First-Time Filmmaker
Nothing has galvanized shale-gas opponents in the United States and raised fears abroad more than the 2010 documentary "Gasland."
After a gas company asked Josh Fox for permission to drill on his land in Pennsylvania, the first-time filmmaker investigated claims from people all over the country who live near drilling sites. He interviewed them, took water samples, looked at the money changing hands, and concluded that wherever drilling is taking place, the air, water, and the people are suffering.
WATCH -- The trailer for the 2010 documentary "Gasland":
Political instability in oil-producing countries and rising fuel prices are driving the need for domestic energy sources, and supporters of shale gas are thrilled by estimates that the United States could hold enough natural gas to last the next 100 years, even at current rates of energy consumption. By contrast, proven American oil reserves won't last another decade.

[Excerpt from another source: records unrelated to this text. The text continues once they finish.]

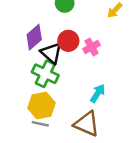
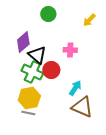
red circle: (68, 41) -> (51, 70), moved
pink cross: (92, 47) -> (70, 50), turned 32
brown triangle: (87, 124) -> (82, 107), moved

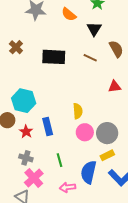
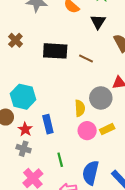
brown line: (90, 58) -> (86, 58), moved
gray circle: (107, 133) -> (101, 98), moved
yellow rectangle: (107, 155) -> (107, 129), moved
gray cross: (26, 158) -> (24, 149), moved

Before the shale-gas boom took off a few years ago, renewable energy sources like solar and wind power were growing in popularity. Now, natural gas is being touted as a clean fuel, with advocates arguing that it burns as much as 50 percent cleaner than coal because it releases less carbon dioxide into the atmosphere.
President Barack Obama has called natural gas "the standard" for clean energy and has asked publicly, "Are we doing everything we can to develop" U.S. shale deposits?
That's the wrong question to be asking, according to opponents like Brady Russell of the environmental group Clean Water Action.
"When people compare natural gas to other forms of energy production, and they talk about how clean it is, all they mean is the greenhouse-gas effects," Russell says. "They’re not talking about the rest of the effects of hydrofracking. And we see those as so destructive that when you put it all together, it’s just the newest, latest form of dirty fossil-fuel energy that we really just need to move on from."
Drilling Underway Across America
Russell is based in Pennsylvania, where some of the United States' most intensive shale-gas extraction occurs in the Marcellus Shale field, which has been compared to Saudi Arabia in terms of its energy production potential.
Natural gas trapped in shale rock is extracted by sending a drill hundreds of meters down, underneath groundwater aquifers, and then horizontally through the shale-rock bed. A mixture of water and chemicals is injected into the shale, which creates tiny fractures through which bubbles of methane gas are released. The gas travels to the surface and is captured in storage tanks above ground and is then burned to create electricity.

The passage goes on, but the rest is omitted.